Dibangku pendidikan, kita diharuskan menghafal ragam definisi tersebut. Ada yang mendefinisikan manusia adalah binatang berakal. Sehingga ukuran kemanusiaan adalah tingkat rasionalisasi. Celakanya, rasionalitas yang dimaksud saat ini adalah berdasar paradigma positivistik.

Ada yang mendefinisikan manusia sebagai "homo faber" atau makhluk yang membuat alat. Ukuran kemanusiaan adalah kerja. Kelak definisi seperti ini melahirkan ideologi sosialisme. Sementara ada pula yang mendefinisikan manusia sebagai "homo oeconomicus" atau makhluk yang mengadakan aktivitas ekonomi, Kelak definisi ini menjadi akar ideologi kapitalisme

Namun, saat ini dimana neo-liberalisme sebagai wujud mutakhir kapitalisme berdampak kerusakan dimana-mana. Mulai dari mental, hingga alam. Sehingga perlu definisi "manusia" yang lain yang kemudian melahirkan konsep hubungan sosialnya kita.

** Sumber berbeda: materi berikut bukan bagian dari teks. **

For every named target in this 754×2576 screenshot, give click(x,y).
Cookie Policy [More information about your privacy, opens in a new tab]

=================================

Suatu ketika di negeri Sidenreng. Padi dan tanaman gagal panen. Orang orang sibuk mencari penyebabnya. Hingga suatu saat, ternyata anak La Pagala Nene Mallomo didapatkan telah mencuri bajak milik keluarganya. Sehingga turunlah musibah dari "langit" tersebut. Untuk mengembalikan kesuburan, ketentraman dan kesejahteraan. Atau menormalkan relasi metafisika manusia alam dan Tuhan, maka La Pagala Nene Mallomo mengambil keputusan untuk menghukum anaknya. Ketika ditanya, mengapa engkau menghukum sementara ia adalah anakmu. Nene Mallomo menjawab "Ade Temmakkeana Temmakeappo" yang berarti hukum tidak mengenal anak dan cucu.

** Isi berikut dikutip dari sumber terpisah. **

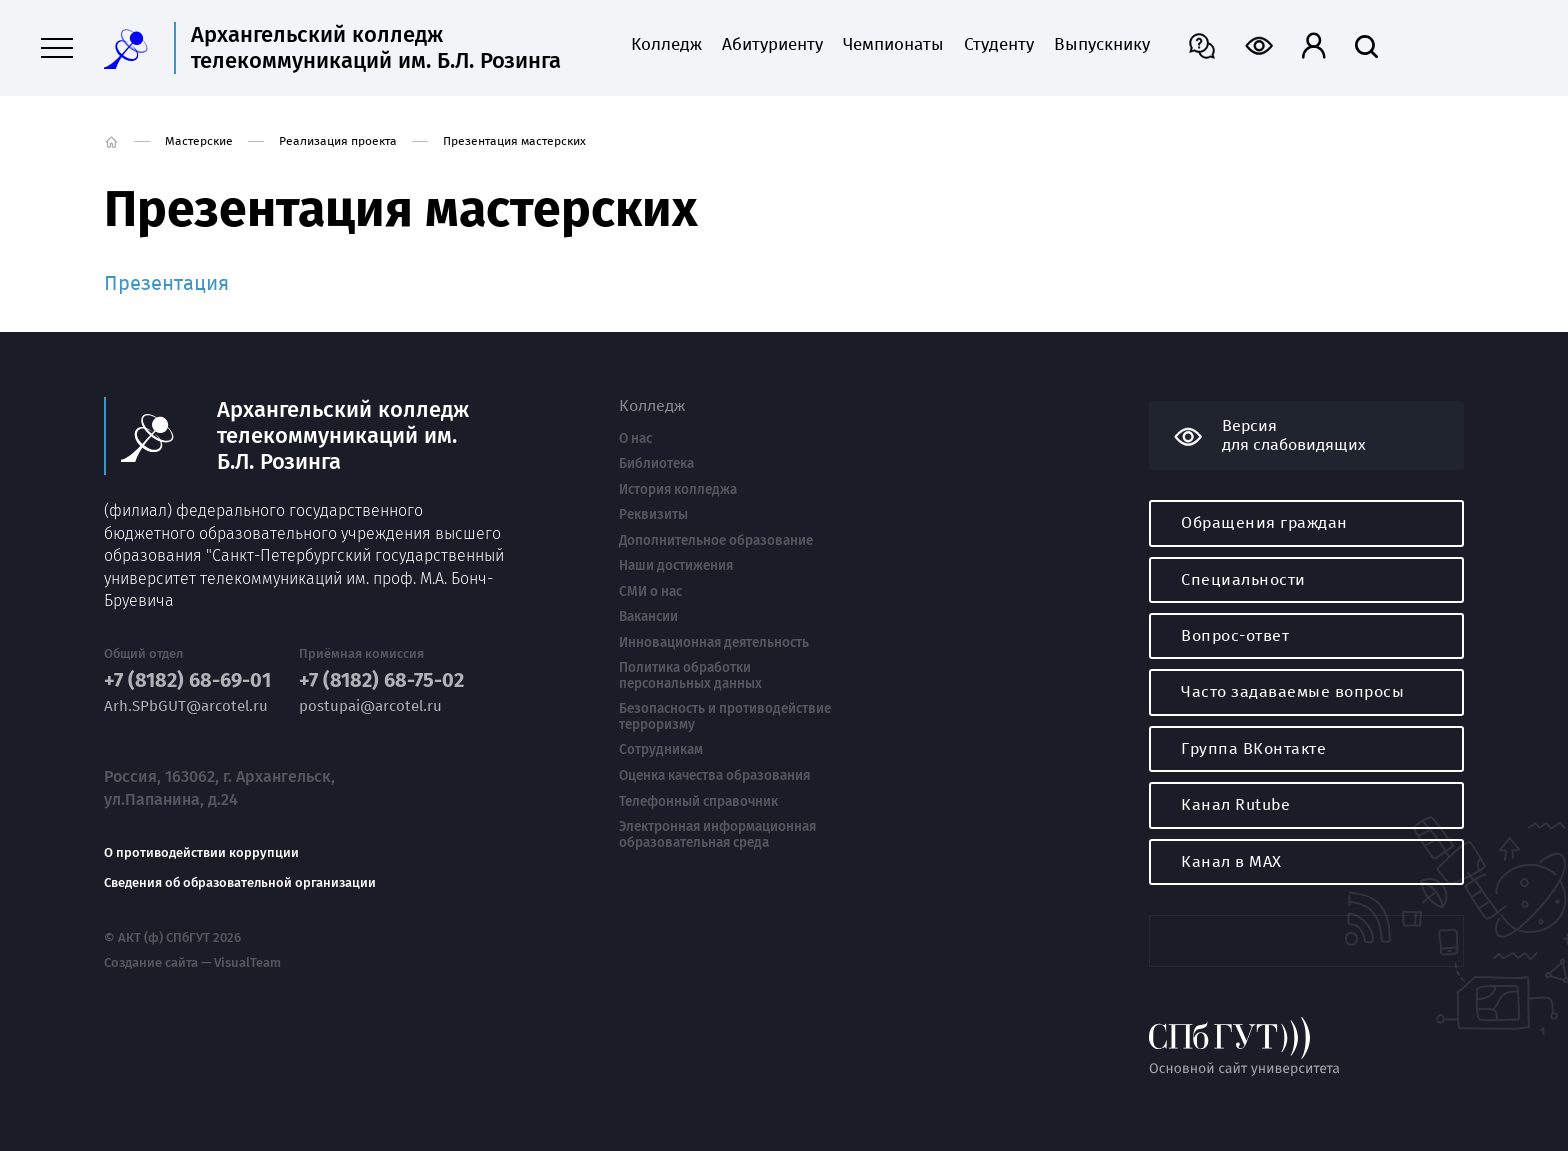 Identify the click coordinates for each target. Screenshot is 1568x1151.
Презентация (166, 283)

Di negeri negeri Bugis dizaman dahulu. Bila ada gagal panen, maka orang akan langsung mencari penyebabnya. Apakah ada yang malaweng (berzinah), orang sering bertengkar, atau pemimpin yang tidak adil. Jika ternyata ada orang yang berzinah, maka ia akan dihukum. Apakah hukumannya ri Ladung (ditenggelamkan dilaut dengan mengikat pada batu besar), Ri Paggareno Wennang Cella (dikalungkan benang merah dilehernya/disembelih) atau ri paoppangi tana (diasingkan keluar negeri). Hukuman yang boleh jadi orang dimasa kini melihat sangat bertentangan dengan HAM produksi barat. Akan tetapi di masa lalu, efektif untuk menstabilkan tatanan sosial dan menormalkan keseimbangan alam.

Dalam pandangan orang Bugis dulu, pertengkaran dipercayai sebagai penyebab tidak datangnya Sang Hyang Seri atau dewi padi. Ini berarti, pertengkaran menyebabkan tidak jadinya padi dan tanaman yang lain. Seperti halnya mencuri pada kasus putra La Pagala diatas.

=================================
Secara hakiki, manusia adalah satu. Gagasan ini sangat egaliter. Memberi makna akan empati sebagai dasar hubungan sosial. Ragam manusia, tak lebih kekhasan individu. Yang pada dasarnya, kekhasan itu ada pada diri tiap individu lainnya namun tidak atau kurang diaktualkan. Semua manusia bisa marah, senang, suka duka dan sebagainya. Cuma ada yang lebih dominan marahnya, lebih dominan senangnya, dan sebagainya.

Dengan gagasan seperti tersebut, sebelum berbuat yang berhubungan dengan orang lain, individu akan mengembalikan pada dirinya. Apakah hal tersebut baik untuknya atau tidak. Sebagaimana yang dikatakan To Ciung Accae ri Luwu : "Olamu muakkolaki". Takaranmu yang kau gunakan menakar.